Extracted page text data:
━━━━
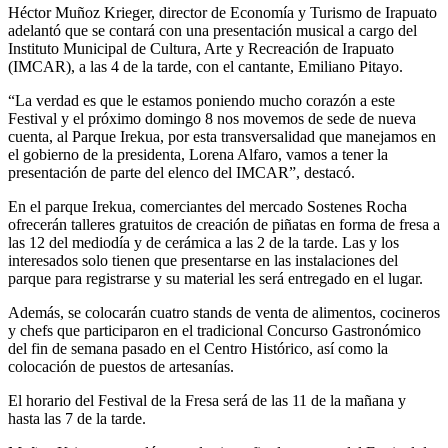
Héctor Muñoz Krieger, director de Economía y Turismo de Irapuato
adelantó que se contará con una presentación musical a cargo del
Instituto Municipal de Cultura, Arte y Recreación de Irapuato
(IMCAR), a las 4 de la tarde, con el cantante, Emiliano Pitayo.
“La verdad es que le estamos poniendo mucho corazón a este
Festival y el próximo domingo 8 nos movemos de sede de nueva
cuenta, al Parque Irekua, por esta transversalidad que manejamos en
el gobierno de la presidenta, Lorena Alfaro, vamos a tener la
presentación de parte del elenco del IMCAR”, destacó.
En el parque Irekua, comerciantes del mercado Sostenes Rocha
ofrecerán talleres gratuitos de creación de piñatas en forma de fresa a
las 12 del mediodía y de cerámica a las 2 de la tarde. Las y los
interesados solo tienen que presentarse en las instalaciones del
parque para registrarse y su material les será entregado en el lugar.
Además, se colocarán cuatro stands de venta de alimentos, cocineros
y chefs que participaron en el tradicional Concurso Gastronómico
del fin de semana pasado en el Centro Histórico, así como la
colocación de puestos de artesanías.
El horario del Festival de la Fresa será de las 11 de la mañana y
hasta las 7 de la tarde.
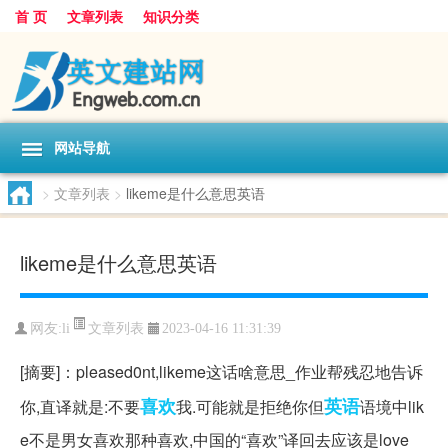
首 页
文章列表
知识分类
网站导航
>
文章列表
>
likeme是什么意思英语
likeme是什么意思英语
文章列表
网友:
li
2023-04-16 11:31:39
[摘要]：pleased0nt,likeme这话啥意思_作业帮残忍地告诉
喜欢
英语
你,直译就是:不要
我.可能就是拒绝你但
语境中lik
e不是男女喜欢那种喜欢,中国的“喜欢”译回去应该是love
━━━━
Task statement: Could you return all the entries exactly as they appear, minus the pictures?

Finished exercise:
Héctor Muñoz Krieger, director de Economía y Turismo de Irapuato
adelantó que se contará con una presentación musical a cargo del
Instituto Municipal de Cultura, Arte y Recreación de Irapuato
(IMCAR), a las 4 de la tarde, con el cantante, Emiliano Pitayo.
“La verdad es que le estamos poniendo mucho corazón a este
Festival y el próximo domingo 8 nos movemos de sede de nueva
cuenta, al Parque Irekua, por esta transversalidad que manejamos en
el gobierno de la presidenta, Lorena Alfaro, vamos a tener la
presentación de parte del elenco del IMCAR”, destacó.
En el parque Irekua, comerciantes del mercado Sostenes Rocha
ofrecerán talleres gratuitos de creación de piñatas en forma de fresa a
las 12 del mediodía y de cerámica a las 2 de la tarde. Las y los
interesados solo tienen que presentarse en las instalaciones del
parque para registrarse y su material les será entregado en el lugar.
Además, se colocarán cuatro stands de venta de alimentos, cocineros
y chefs que participaron en el tradicional Concurso Gastronómico
del fin de semana pasado en el Centro Histórico, así como la
colocación de puestos de artesanías.
El horario del Festival de la Fresa será de las 11 de la mañana y
hasta las 7 de la tarde.
首 页
文章列表
知识分类
网站导航
>
文章列表
>
likeme是什么意思英语
likeme是什么意思英语
文章列表
网友:
li
2023-04-16 11:31:39
[摘要]：pleased0nt,likeme这话啥意思_作业帮残忍地告诉
喜欢
英语
你,直译就是:不要
我.可能就是拒绝你但
语境中lik
e不是男女喜欢那种喜欢,中国的“喜欢”译回去应该是love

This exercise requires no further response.